What effect does this have in the long-term? That’s a difficult question since harvester colonies can live for 25 years, and produce daughter colonies for 20 of those. To understand how their foraging differences pay off in the long run, you’d need to study a group of harvesters for decades.

That’s exactly what Gordon has done. Since she was a graduate student in 1985, she has almost single-handedly kept an annual census of around 300 harvester colonies in an area of New Mexico (here’s her TED talk on the work). Her records showed that the colonies that hunker down on dry days are just as likely to survive as those that head out all the time. Even though they may stay indoors up to two-thirds of the time, they can find enough seeds on good days and lose fewer workers in the process. They even seem to produce more daughter colonies. “In much of foraging theory, it’s assumed that ‘bigger is better’ – the more food collected, the more successful the forager,” says Gordon. “These results show the opposite.”

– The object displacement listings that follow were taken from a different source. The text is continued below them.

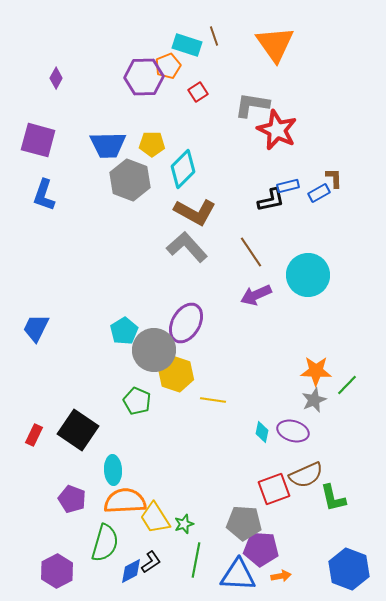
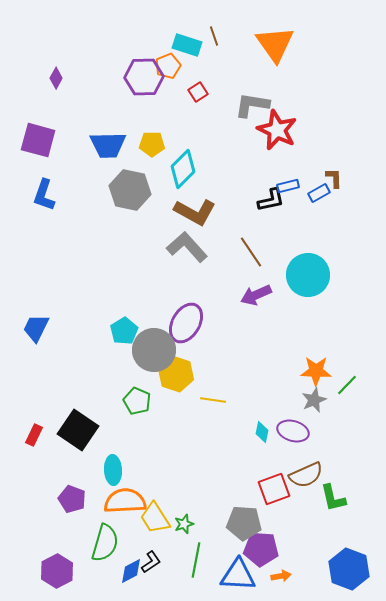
gray hexagon at (130, 180): moved 10 px down; rotated 9 degrees counterclockwise
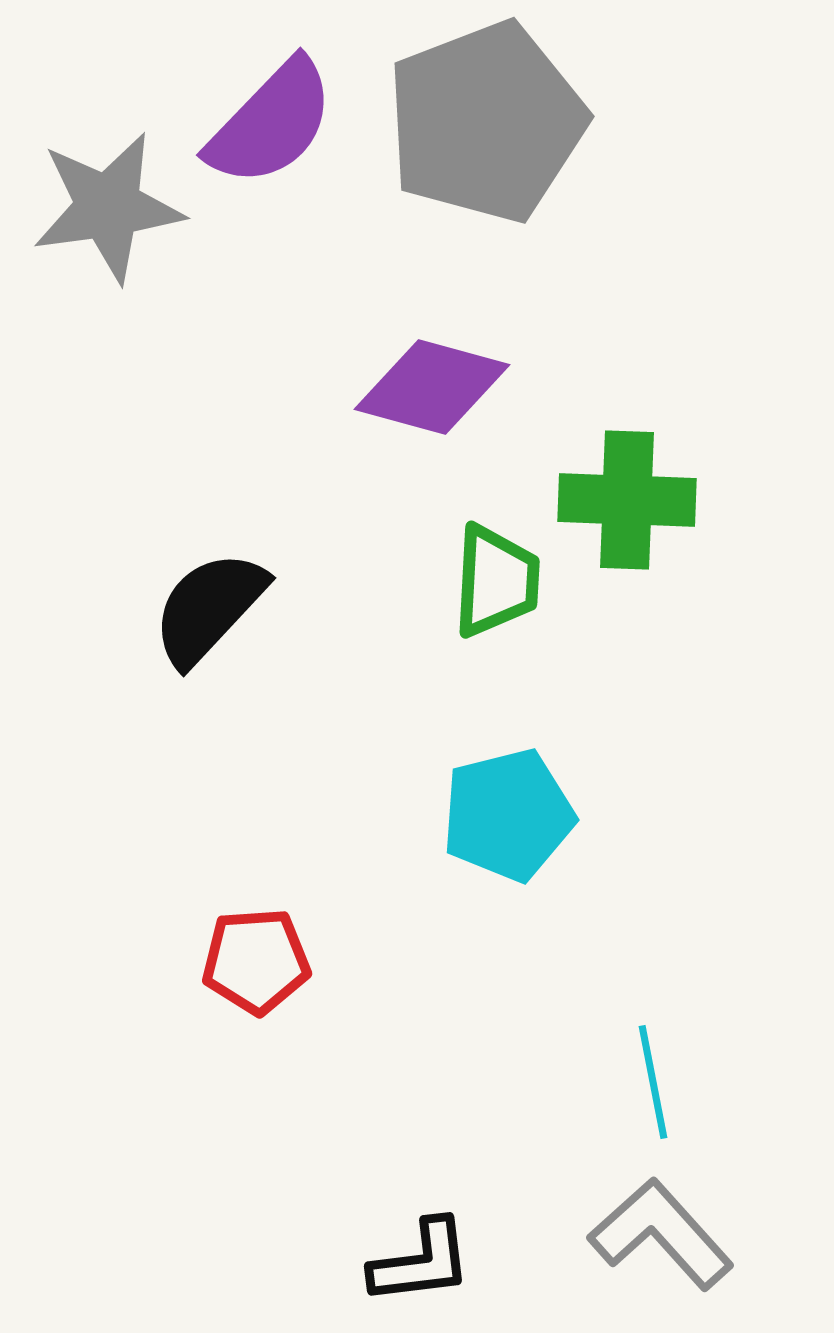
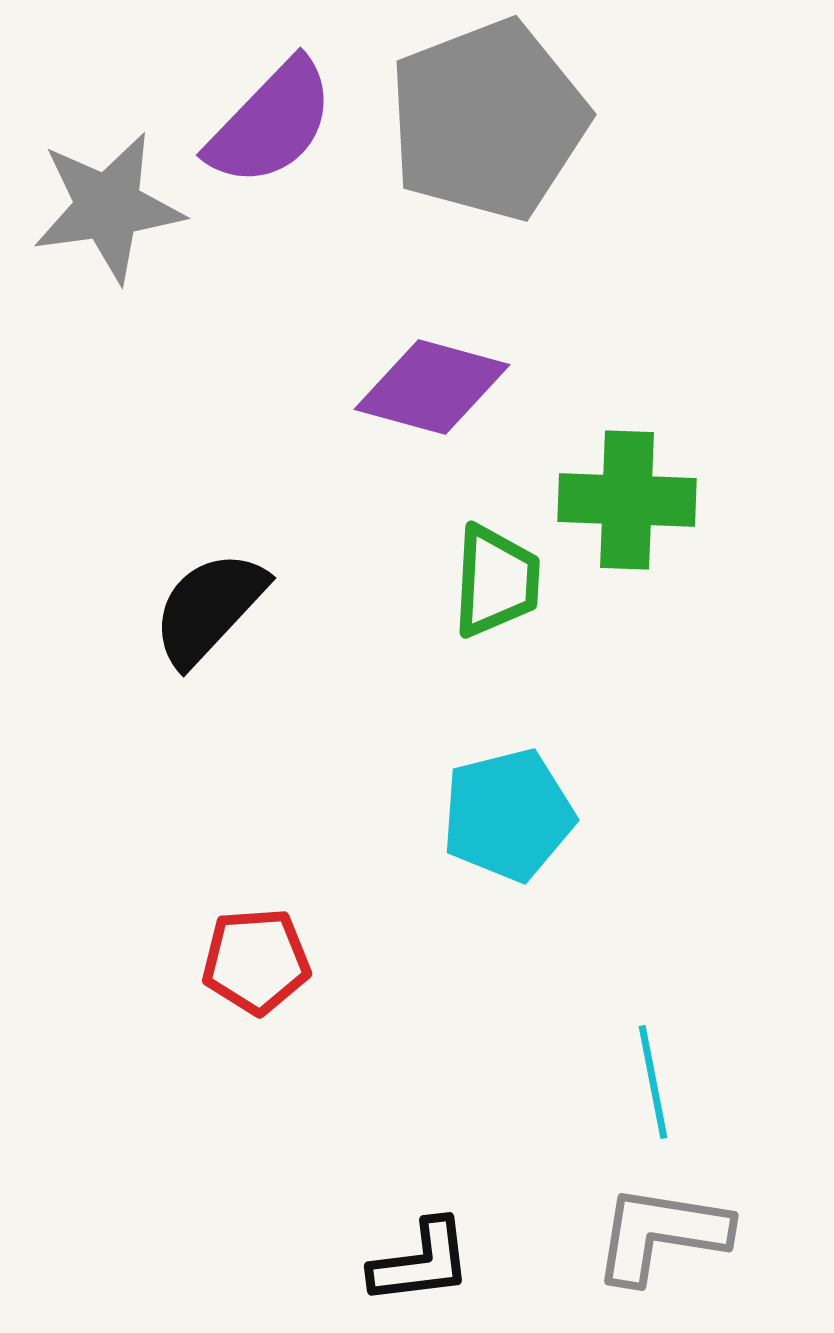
gray pentagon: moved 2 px right, 2 px up
gray L-shape: rotated 39 degrees counterclockwise
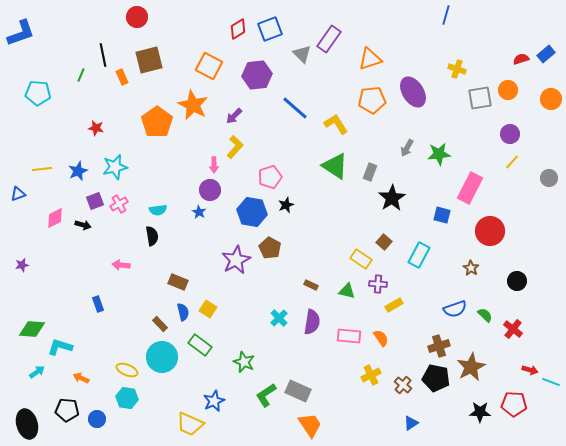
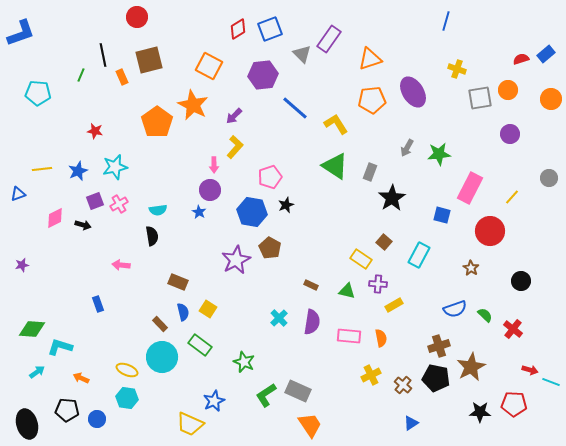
blue line at (446, 15): moved 6 px down
purple hexagon at (257, 75): moved 6 px right
red star at (96, 128): moved 1 px left, 3 px down
yellow line at (512, 162): moved 35 px down
black circle at (517, 281): moved 4 px right
orange semicircle at (381, 338): rotated 24 degrees clockwise
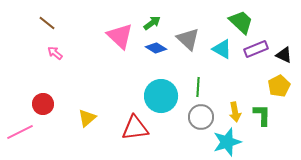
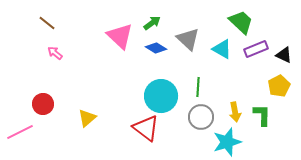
red triangle: moved 11 px right; rotated 44 degrees clockwise
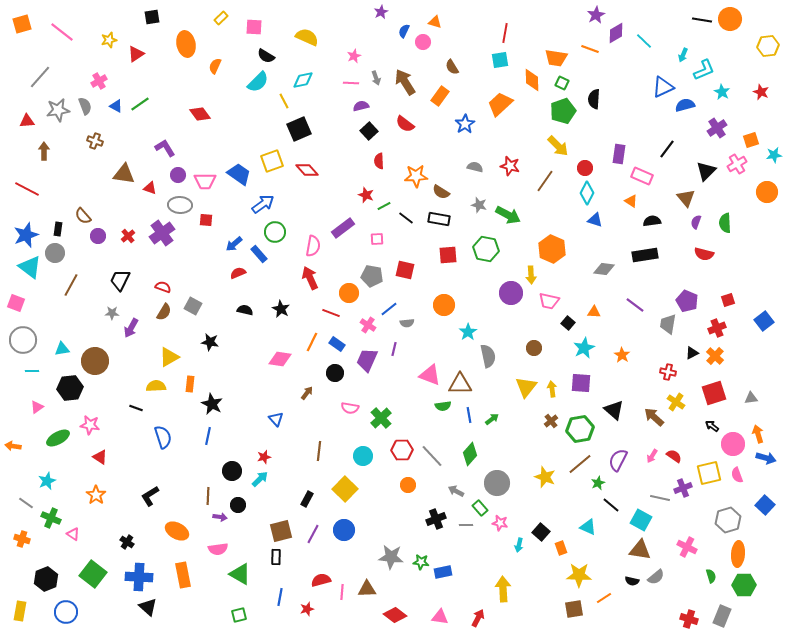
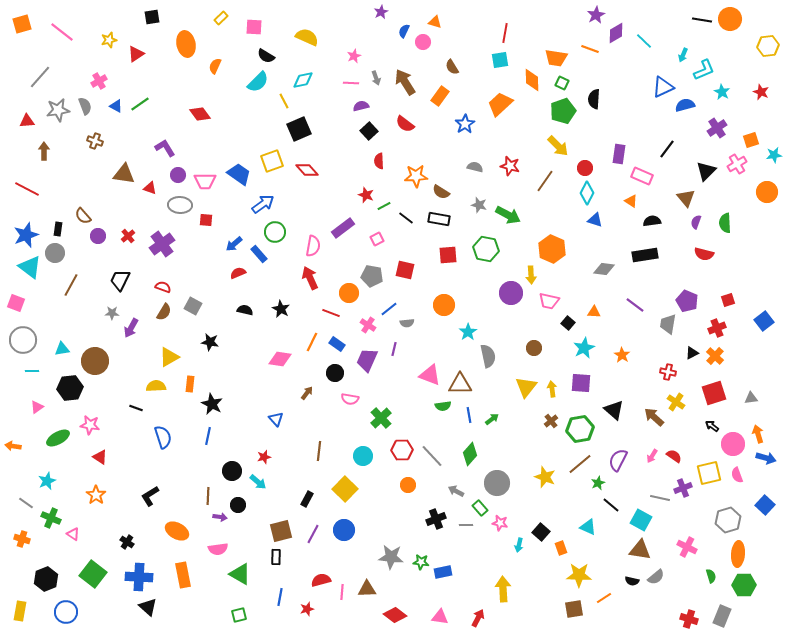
purple cross at (162, 233): moved 11 px down
pink square at (377, 239): rotated 24 degrees counterclockwise
pink semicircle at (350, 408): moved 9 px up
cyan arrow at (260, 479): moved 2 px left, 3 px down; rotated 84 degrees clockwise
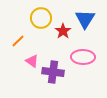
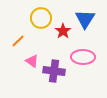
purple cross: moved 1 px right, 1 px up
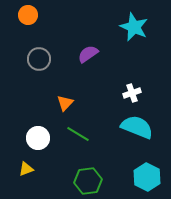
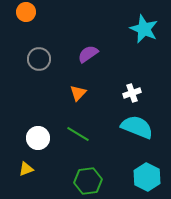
orange circle: moved 2 px left, 3 px up
cyan star: moved 10 px right, 2 px down
orange triangle: moved 13 px right, 10 px up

Iain Couzin from Princeton University, who studies collective behaviour, calls the study a “remarkable feat” and is particularly impressed that the collective foraging strategies seem to be heritable. Daughter colonies forage in very similar way to their parents. “Due to the relatively large distance between parents and offspring, it is unlikely that such synchronization is based on cultural transmission of behaviour,” he says.

For decades, scientists have been studying how animal swarms, from locusts to fish to birds, move as one, and even think as one. (You can read more about this in my Wired feature on the science of swarms.) But recently, they’ve begun to look at not just how collective behaviours work, but how they evolve.

Couzin, for example, showed that shoals can evolve to fool predators, even if the prey animals don’t know they’re in danger. Another group showed that parasites can make shrimps gather in shoals so they’re more likely to be eaten.

Gordon’s study is slightly different – it’s not about how collective behaviour arose, but how it continues to evolve. “It’s the first study of how natural selection is acting on collective behaviour in a natural population,” she says.